Parmi ces mesures, notons l’utilisation d’outils universels. Offerts à l’ensemble du groupe, ces dispositifs contribuent à instaurer un climat de confiance et à soutenir la réussite de tous. Parmi ceux-ci, le questionnaire de début de session illustre bien la logique inclusive.

« Dans mes cours, je distribue un questionnaire anonyme aux personnes étudiantes en début de session pour qu’elles puissent identifier leurs besoins. Ça me permet souvent de faire des ajustements dans mes choix pédagogiques. Ça permet aussi d’instaurer un climat d’ouverture dans la classe dès le début de la session», ajoute Suzie Tardif.

Des représentations et des postures enseignantes hétérogènes

L’étude portée par le CRISPESH et le centre ÉCOBES révèle une grande hétérogénéité des représentations sociales de l’inclusion parmi les personnes enseignantes. Si la majorité se montre favorable à la diversification des approches pédagogiques (classe inversée, apprentissage actif, mode hybride) et à l’amélioration de l’accessibilité matérielle (polices lisibles, sous-titrage, documents adaptables), certaines dimensions demeurent plus controversées, notamment l’évaluation.
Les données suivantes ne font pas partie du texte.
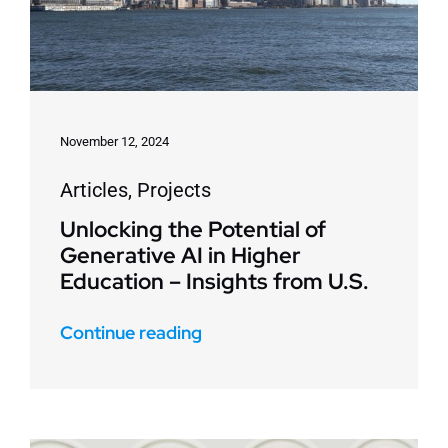
November 12, 2024
Articles
,
Projects
Unlocking the Potential of
Generative AI in Higher
Education – Insights from U.S.
Continue reading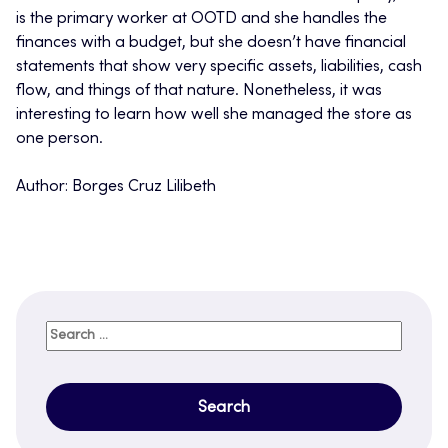
is the primary worker at OOTD and she handles the
finances with a budget, but she doesn’t have financial
statements that show very specific assets, liabilities, cash
flow, and things of that nature. Nonetheless, it was
interesting to learn how well she managed the store as
one person.
Author: Borges Cruz Lilibeth
Search
for: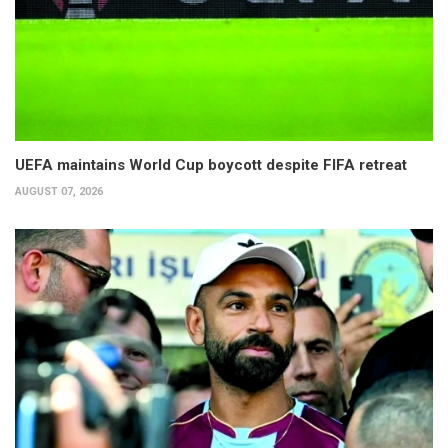
UEFA maintains World Cup boycott despite FIFA retreat
AUGUST 07, 2026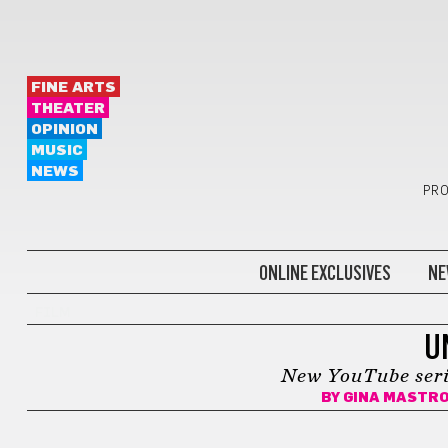
FINE ARTS
THEATER
OPINION
MUSIC
NEWS
PRO
ONLINE EXCLUSIVES
NE
FILM
U
New YouTube serie
BY
GINA MASTR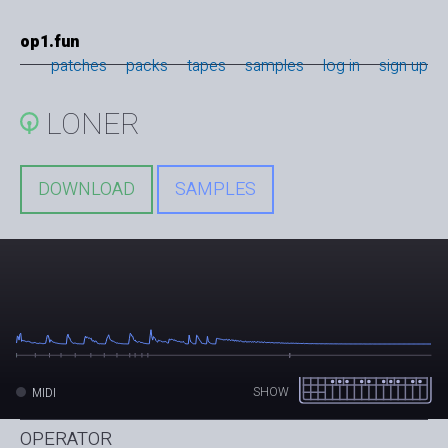
op1.fun
patches
packs
tapes
samples
log in
sign up
LONER
DOWNLOAD
SAMPLES
SHOW
MIDI
OPERATOR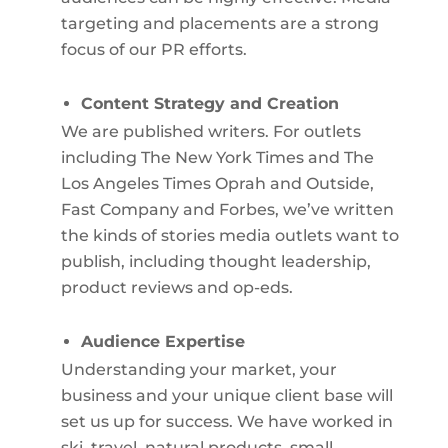
targeting and placements are a strong
focus of our PR efforts.
Content Strategy and Creation
We are published writers. For outlets
including The New York Times and The
Los Angeles Times Oprah and Outside,
Fast Company and Forbes, we’ve written
the kinds of stories media outlets want to
publish, including thought leadership,
product reviews and op-eds.
Audience Expertise
Understanding your market, your
business and your unique client base will
set us up for success. We have worked in
ski, travel, natural products, small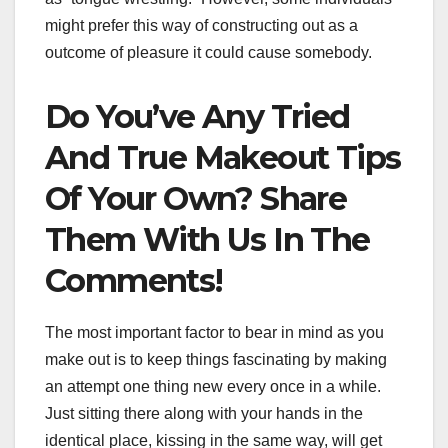
might prefer this way of constructing out as a
outcome of pleasure it could cause somebody.
Do You’ve Any Tried
And True Makeout Tips
Of Your Own? Share
Them With Us In The
Comments!
The most important factor to bear in mind as you
make out is to keep things fascinating by making
an attempt one thing new every once in a while.
Just sitting there along with your hands in the
identical place, kissing in the same way, will get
« L’adaptation des évaluations suscite davantage de résistance, parfois par crainte d’un nivellement vers le bas. Il est important de rappeler que les pratiques inclusives ne doivent pas modifier les compétences à évaluer, mais offrent une flexibilité quant à leurs modalités », précise Audrey Dupont.

Ces résistances ne relèvent pas uniquement d’une opposition de principe; elles traduisent souvent un sentiment de tension entre autonomie professionnelle et injonctions institutionnelles, ou encore une perception d’alourdissement de la charge de travail, selon les chercheuses.

« Le passage à une approche inclusive exige ainsi non seulement des compétences nouvelles, mais aussi un accompagnement soutenu et une reconnaissance institutionnelle explicite du temps et des efforts investis », complète Audrey Dupont.

Des recommandations pour une culture collégiale de l’inclusion

Dans le rapport, l’équipe de recherche formule plusieurs recommandations pour favoriser une culture inclusive au cégep. Elles soulignent d’abord l’importance de renforcer la formation continue du personnel enseignant sur les principes de la pédagogie inclusive et les approches universelles d’apprentissage.

« Parmi les facteurs sur lesquels on peut réellement agir pour soutenir cette transition, il y a la formation offerte au personnel portant spécifiquement sur la pédagogie à visée universelle ou les pratiques inclusives », souligne Audrey Dupont.

Dans le rapport, on recommande également de :

  • développer des espaces de dialogue interprofessionnels pour soutenir le partage d’expériences;
  • valoriser les initiatives à visée universelle dans les plans de réussite et les politiques institutionnelles;
  • et reconnaître le temps consacré à l’adaptation pédagogique dans la charge de travail professorale.

« Promouvoir une culture de l’inclusion au cégep, c’est une responsabilité partagée de tous les acteurs du réseau; les directions d’établissements, les conseillers pédagogiques, les chercheurs, les enseignants et les étudiants », concluent unanimement les chercheuses.

Ont également contribué à la recherche Marco Gaudreault (ÉCOBES), Marilou Charron (CRISPESH), Julien Archambault (Cégep du Vieux Montréal), Alexandre Roy (ÉCOBES) ainsi que Gaëlle Dupuis et Marie-Philippe Côté, étudiantes-chercheuses.